Six videos used as defense exhibits in US v. Pfc. Manning released to me in ongoing FOIA request to Army
I currently have several hundred Freedom of Information Act and Privacy Act requests with every federal agency of the United States government and several current or upcoming FOIA/PA lawsuits in the works.
On March 25, 2015, the U.S. Army released six video exhibits used by Chelsea Manning’s defense at her trial in the summer of 2013. While they contain public information, they are not generally know in this context.
These videos were part of the trial proceedings and the official record of US v Pfc. Manning – a trial record, I will add, which I have been battling to release for several years.
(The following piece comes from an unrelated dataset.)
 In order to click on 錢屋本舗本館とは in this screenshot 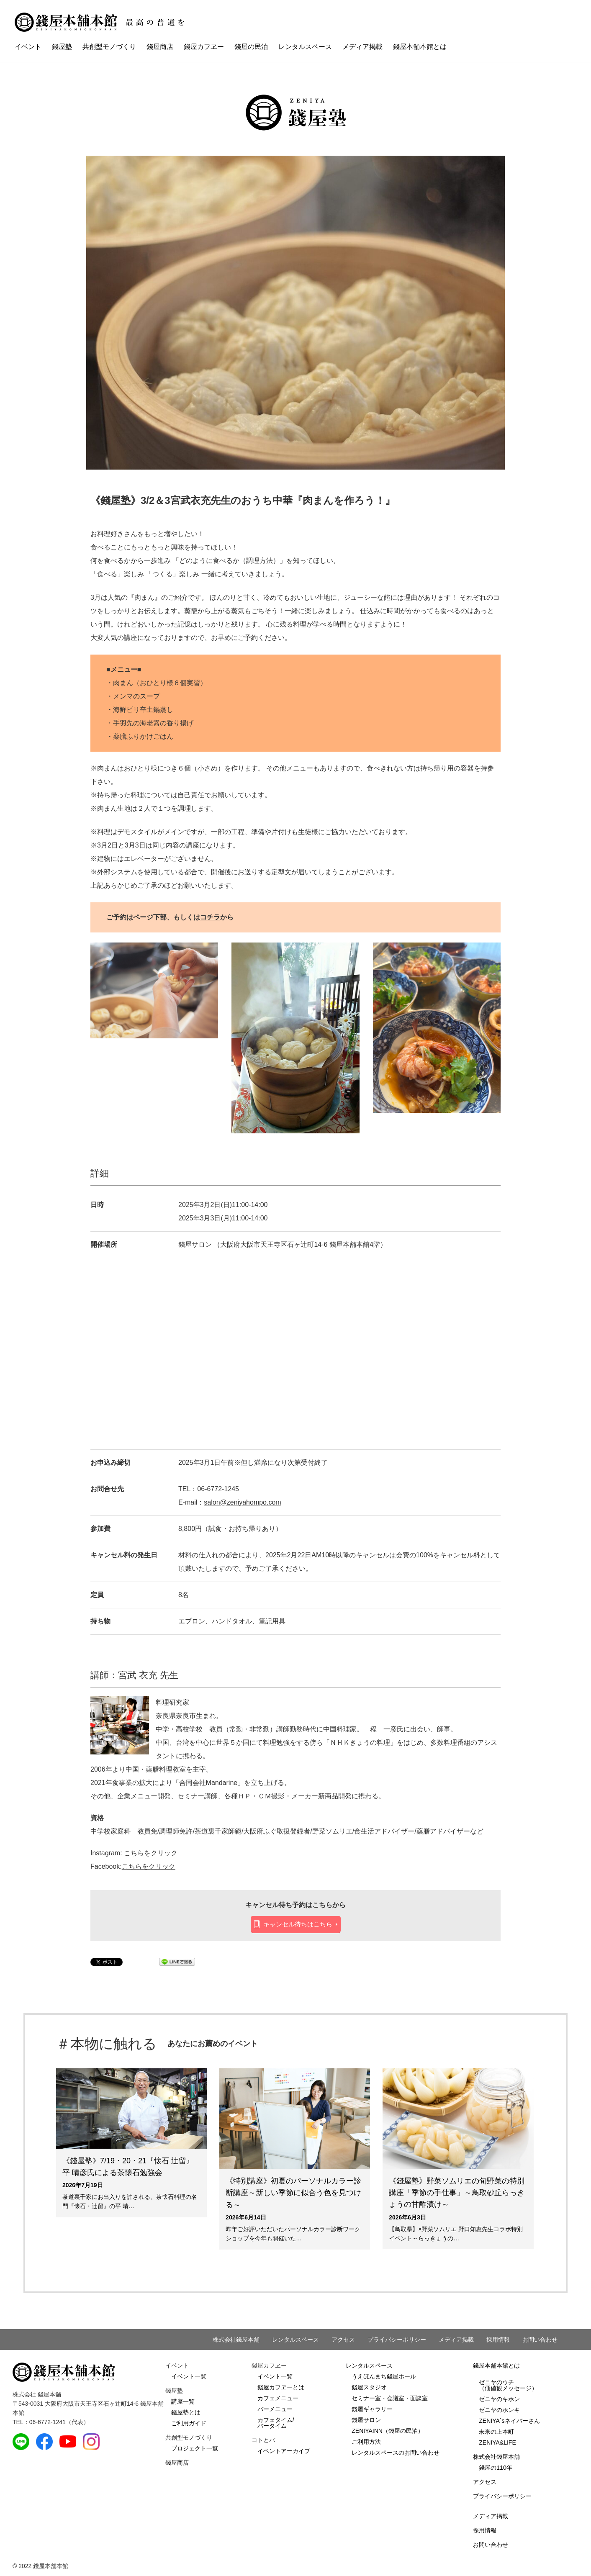 , I will do `click(420, 46)`.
Defense Exhibit EEE are two excerpts of testimony of Patrick F. Kennedy, Under Secretary for Management, Statement before the Senate Committee on Homeland Security and Governmental Affairs Hearing on Information Sharing in the Era of Wikileaks on March 10, 2011.
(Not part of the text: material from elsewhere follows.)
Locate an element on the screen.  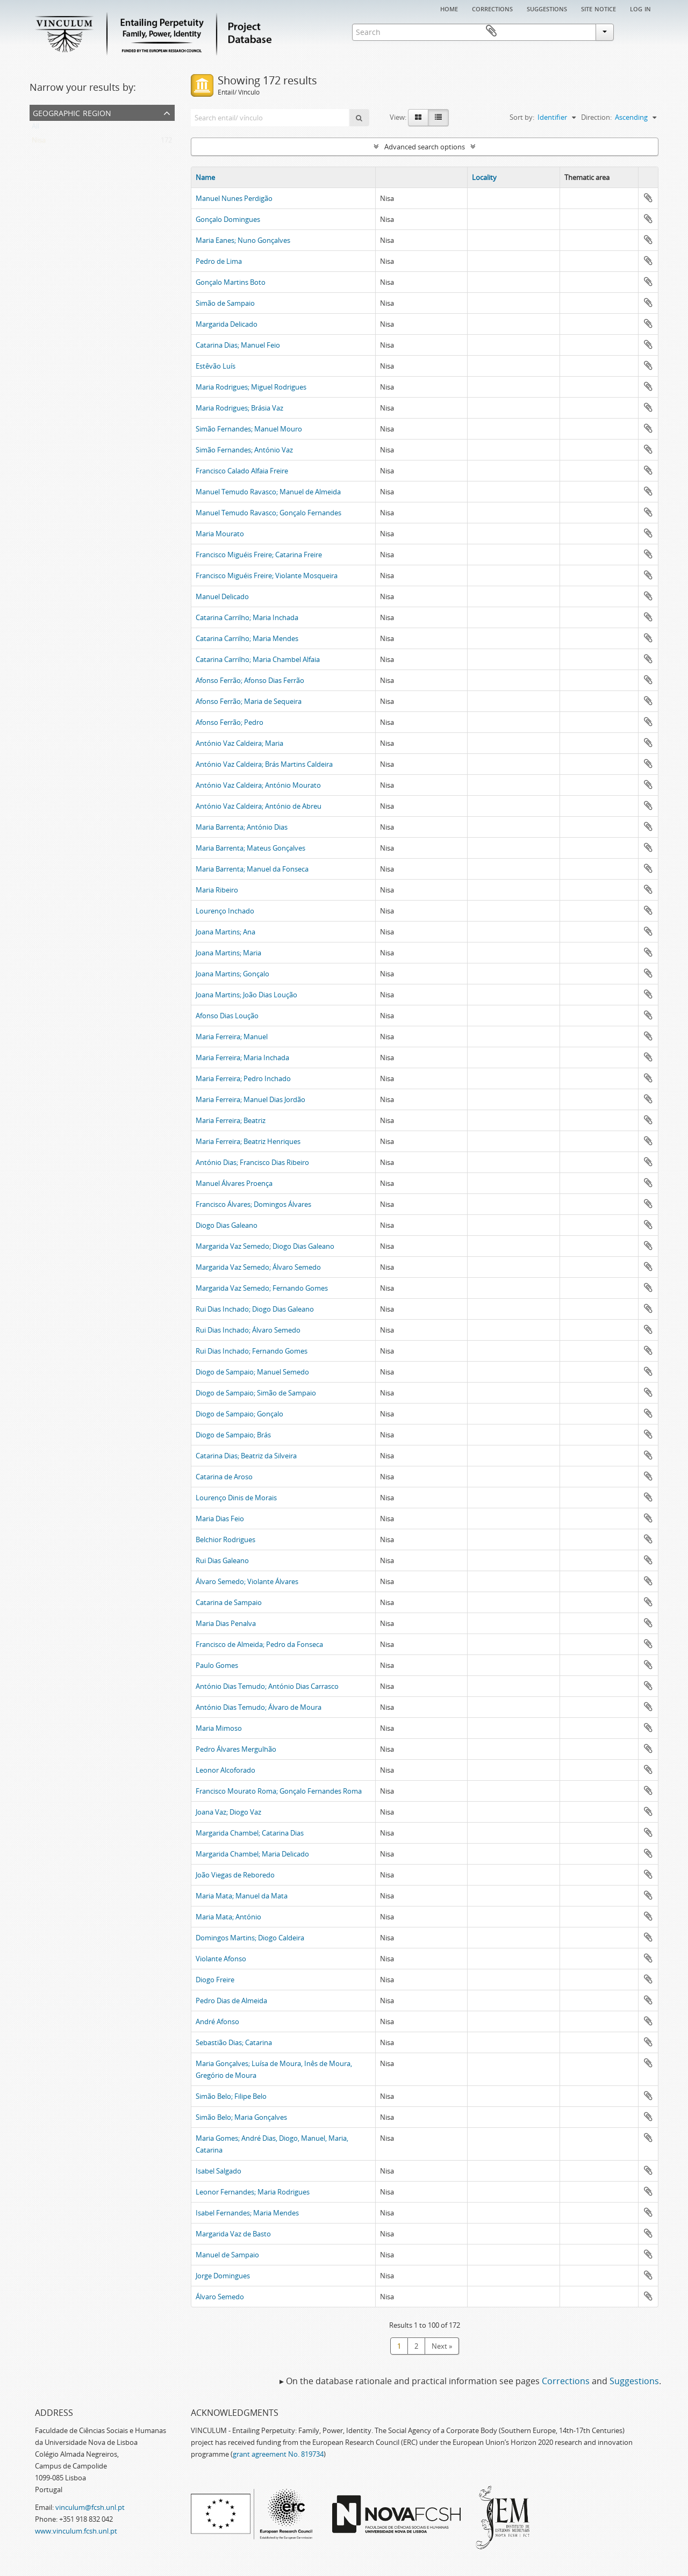 Simão de Sampaio is located at coordinates (225, 303).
Defense Exhibit FFF contains three videos: The former Secretary of State Hillary Clinton remarks to the BBC on December 3, 2010; Secretary of Defense Robert Gates remarks on November 30, 2010; and Alec Ross, Senior Advisor for Innovation at the State Department remarks on January 23, 2012.
Defense Exhibit TT is an excerpt of Alex Gibney’s movie, “We Steal Secrets” used to impeach US Army prosecutor’s witness for aiding the enemy, Specialist Jihrleah Showman, S2 Section, 2nd Brigade Combat Team, 10th Mountain Division. Manning was acquitted of aiding the enemy.
United States v. Pfc.Manning was conducted in de facto secrecy. The public was not granted contemporaneous access to court filings or rulings during her trial.
As a result of a lawsuit against the military judge and the Military District of Washington brought by the Center for Constitutional Rights, as well as my own FOIA requests and research, an official court record for US v. Pfc. Manning was released seven months after her trial. That record is not complete.
*During the pretrial proceedings, court-martial and sentencing of Pfc. Manning, Chelsea requested to be identified as Bradley and addressed using the male pronoun. In a letter embargoed for August 22, 2013 Chelsea proclaimed that she is female and wished to be addressed from that moment forward as Chelsea E. Manning.